Türkiye Odalar ve Borsalar Birliği (TOBB) Başkanı Rifat Hisarcıklıoğlu da konuşmasında, “Pandemi sürecinde eğitim-öğretim hizmetlerinden alınan KDV oranının yüzde 8’den yüzde 1’e düşürülmesiyle birlikte sektör ve veliler rahat bir nefes almıştı. Bu düzenlemenin yeniden hayata geçirilerek, KDV oranının yüzde 1 olarak eğitim sektöründe kalıcı hale getirilmesi en önemli taleptir” dedi.
Hisarcıklıoğlu, meslek eğitim kurumlarına her zaman destek verdiklerini belirterek, “Odalarımız ve borsalarımız vasıtasıyla mesleki eğitimin yerelde dinamik, sektörlerin ihtiyaçları doğrultusunda tasarlanmasını sağlıyoruz. 81 ildeki 114 okulumuzda birlikte çalışıyoruz” ifadelerini kullandı.

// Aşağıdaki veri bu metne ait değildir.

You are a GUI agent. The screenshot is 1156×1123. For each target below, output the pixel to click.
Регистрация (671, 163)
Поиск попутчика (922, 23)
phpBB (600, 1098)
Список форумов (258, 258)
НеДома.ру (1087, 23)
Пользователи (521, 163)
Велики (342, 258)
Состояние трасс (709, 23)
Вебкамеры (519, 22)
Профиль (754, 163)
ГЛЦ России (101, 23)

Yeni tip koronavirüs salgınının hala devam ettiğine dikkati çeken Hisarcıklıoğlu, şöyle devam etti:
“Pandemiyle birlikte her alanda olduğu gibi eğitimde de dijitalleşmenin büyük hız kazandığı bir dönemi yaşıyor, kendimizi yeniliklere adapte ediyoruz. Salgının başında bir süre uzaktan eğitimi tecrübe ettik. Sonrasında hibrit modeller ve yüz yüze eğitimin başlamasıyla aslında eğitime hiç ara vermedik. Öğrenciler bizim geleceğimiz. Yüz yüze eğitimin yerini alabilecek başka hiçbir eğitim şekli yoktur. Temenni ederim ki bir daha geçmişteki gibi okullarımızın uzun süre eğitime ara vermek zorunda kalacağı bir durum yaşamayız.”
Mesleki eğitimin önemine işaret eden Hisarcıklıoğlu, Milli Eğitim Bakanlığının 2023 Vizyon Belgesi’nde mesleki eğitime farklı bir önem verildiğini de söyledi.